JAKARTA (RIAUPOS.CO) — Beberapa narapidana asimiliasi dan integrasi yang dibebaskan membuat masyarakat di beberapa daerah resah lantaran mereka kembali bikin ulah. Kendati demikian, Menteri Hukum dan HAM (Menkumham) Yasonna Hamonangan Laoly mengatakan bahwa angka pengulangan tindak pidana dari para napi asimilasi dan integrasi masih relatif rendah.
Yasonna menyebut berbagai evaluasi tetap harus dilakukan untuk memulihkan rasa aman di dalam masyarakat. Terlebih, hingga Senin (20/4) tercatat jumlah warga binaan yang dibebaskan melalui program asimilasi dan integrasi mencapai 38.822 orang.
"Angka pengulangan (kejahatan, Red) ini sebenarnya masih sangat rendah, bahkan jauh di bawah rate residivisme sebelum Covid-19," ujar Yasonna.
Politisi PDI Perjuangan itu tak menginginkan lagi adanya narapidan yang menjalani program asimilasi dan integrasi mengulangi perbuatannya. "Bila ada berita di media terkait pengulangan tindak pidana, saya minta setiap kanwil bertindak aktif memastikan kebenarannya di kepolisian. Hal ini harus dilakukan agar masyarakat tidak jadi ketakutan akibat berita miring yang tidak benar," tegas Yasonna.

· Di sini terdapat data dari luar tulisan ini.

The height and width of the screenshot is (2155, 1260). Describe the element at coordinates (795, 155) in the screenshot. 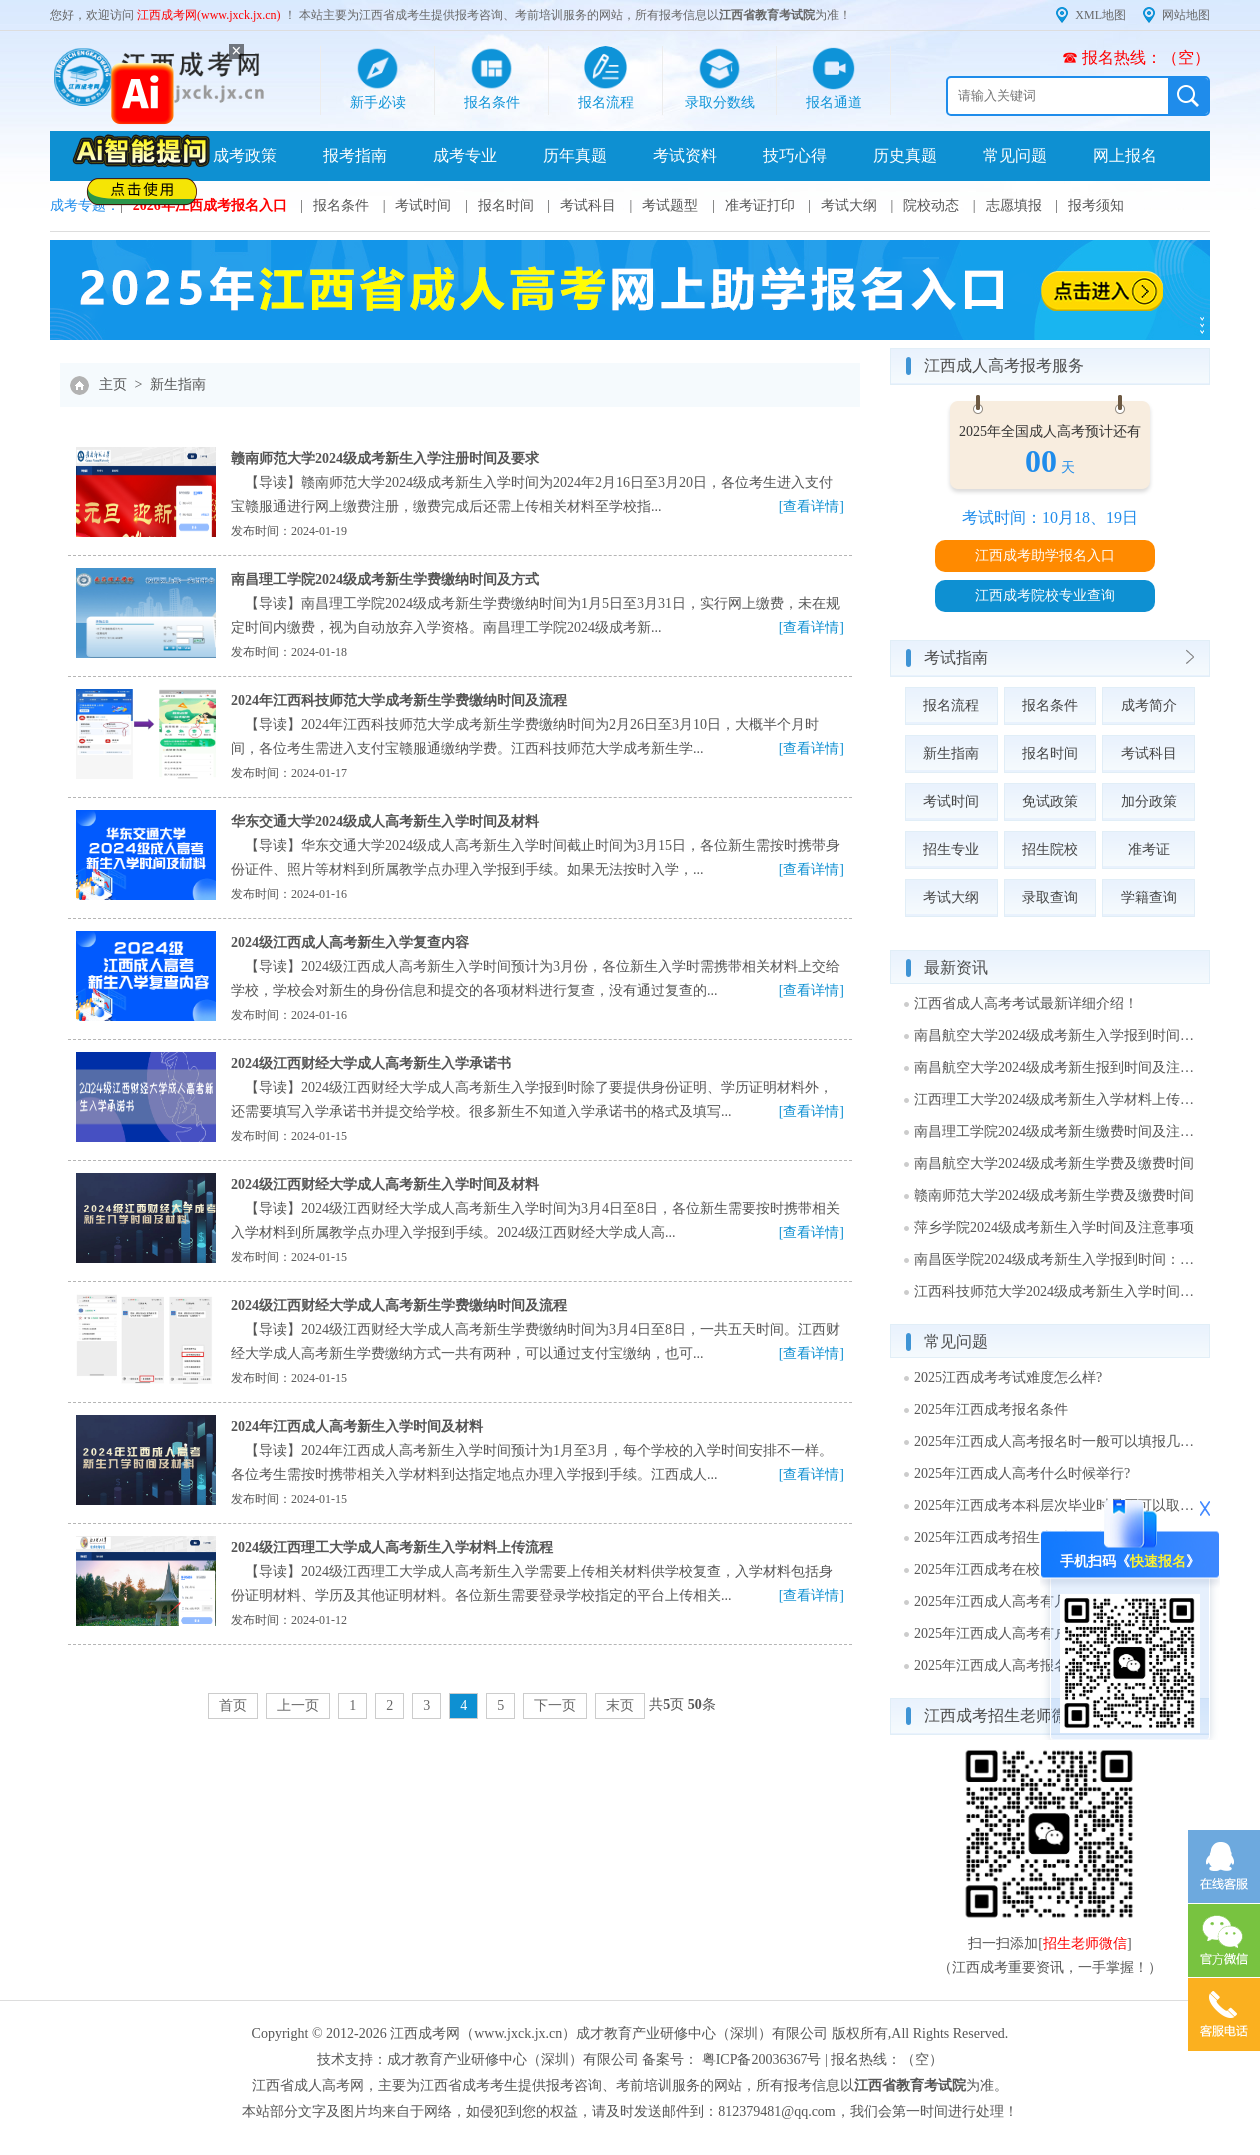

Yasonna juga meminta jajaran Kepala Kantor Wilayah dan Kepala Divisi Pemasyarakatan Kemenkumham untuk meningkatkan koordinasi dengan pihak kepolisian. Hal ini terkait kebijakan asimilasi dan integrasi warga binaan di tengah pandemi Covid-19.

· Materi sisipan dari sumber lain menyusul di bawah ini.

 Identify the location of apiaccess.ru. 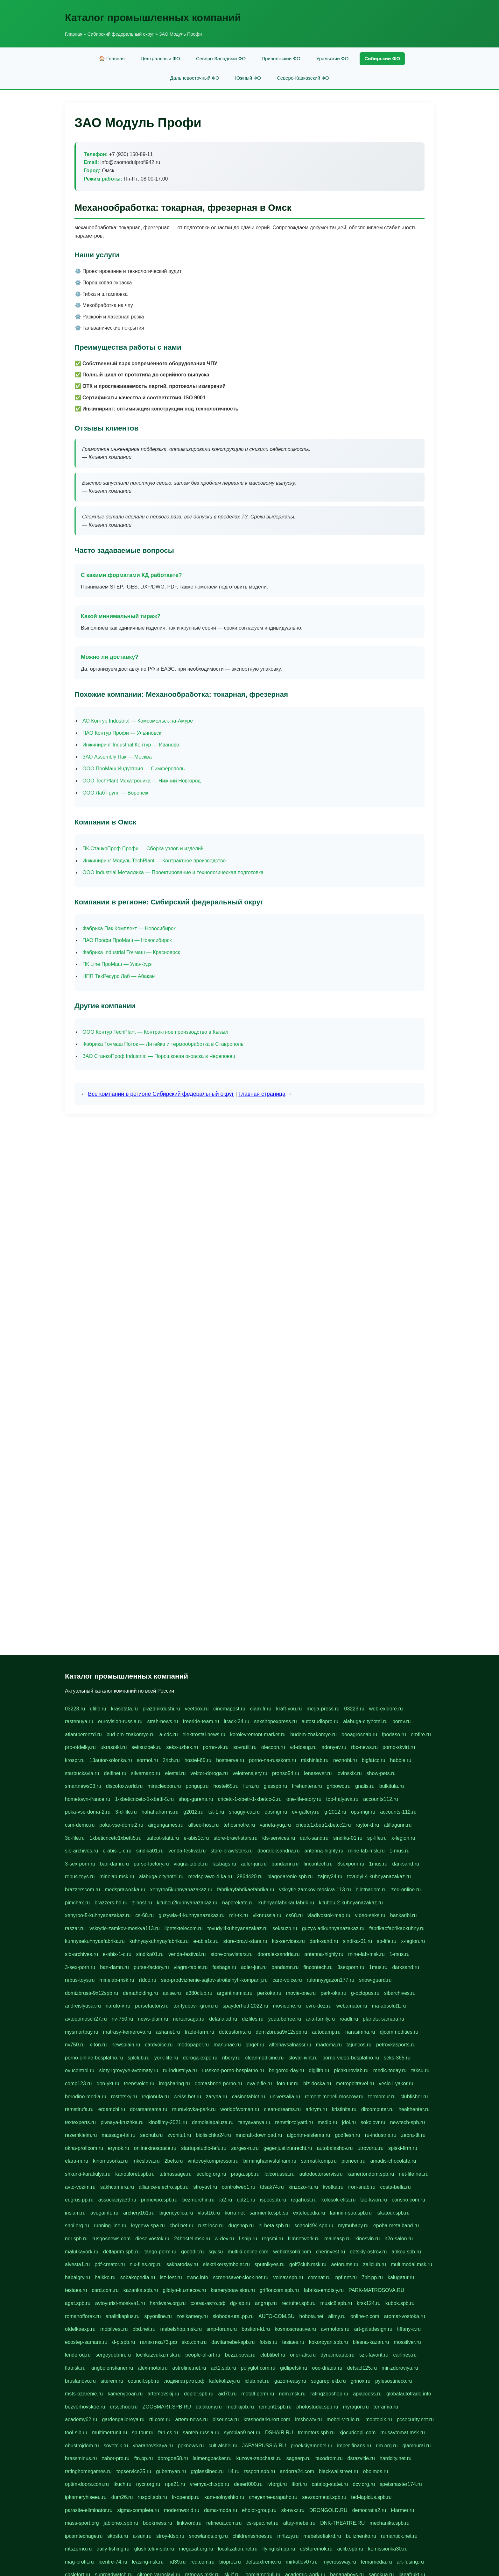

"Saya harapkan seluruh Kakanwil dan Kadivpas berkoordinasi dengan para Kapolda di seluruh daerahnya, agar warga binaan pemasyarakatan yang mengulangi tindak pidana setelah mendapatkan asimilasi dan integrasi untuk segera dikembalikan ke lembaga pemasyarakatan usai menjalani BAP di kepolisian, agar yang bersangkutan langsung menjalani pidananya," kata Yasonna.
Hal ini sebagai bentuk evaluasi atas sikap masyarakat yang mengeluhkan kebijakan asimilasi dan integrasi Covid-19. Keluhan ini, kata Yasonna, muncul akibat sejumlah kasus pengulangan tindak pidana oleh warga binaan yang dibebaskan melalui kebijakan tersebut.

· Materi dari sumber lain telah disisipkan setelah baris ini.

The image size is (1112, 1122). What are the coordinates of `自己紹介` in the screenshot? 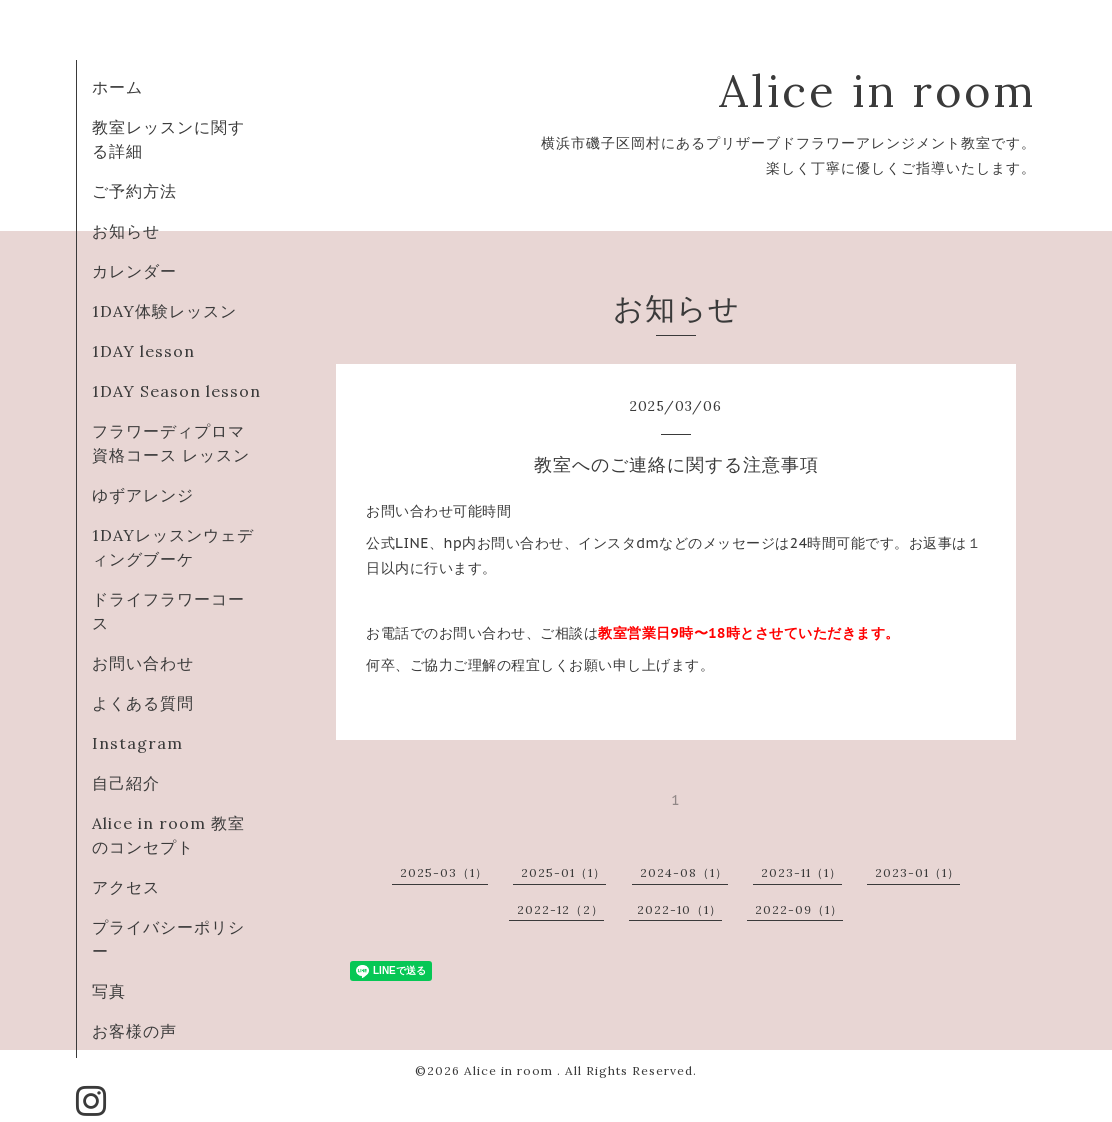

Terkait insiden kejahatan oleh napi asimilasi, Polres Jakarta Utara belum lama ini menindak tegas AR (42) yang notabene merupakan napi yang mendapat cuti bersyarat atau hak asimilasi dari Kementerian Hukum dan HAM. AR terpaksa ditembak mati anggota Satreskrim Polres Metro Jakarta Utara pada Sabtu (18/4) malam.
Kapolres Metro Jakarta Utara, Kombes Pol Budhi Herdi Susianto menyampaikan, AR berstatus residivis yang belum lama ini bebas setelah mendapatkan program asimilasi narapidana di tengah pandemi Covid-19.
"Pelaku ini merupakan residivis dan dia baru keluar dari Lapas yang ada di Bandung yang sebelumnya (dipenjara, Red) di Salemba. Dia mengikuti program asimilasi," kata Budhi.
Budhi menyampaikan, anggota Satreskrim Polres Metro Jakarta Utara terpaksa menembak AR karena mencoba melawan saat dilakukan penangkapan. AR bersama rekannya JN mencoba melakukan penodongan kepada seorang penumpang yang berada di angkot M15 ke arah Tanjung Priok.
AR sempat mengacungkan celurit yang ia bawa dan melukai salah seorang anggota polisi. Tak mau ambil risiko, polisi pun menembak AR hingga tewas di tempat. "Saat pelaku yang ditembak mati digeledah dompetnya, ditemukan surat cuti bersyarat/asimilasi tertanggal 21 Februari 2020," pungkas Budhi.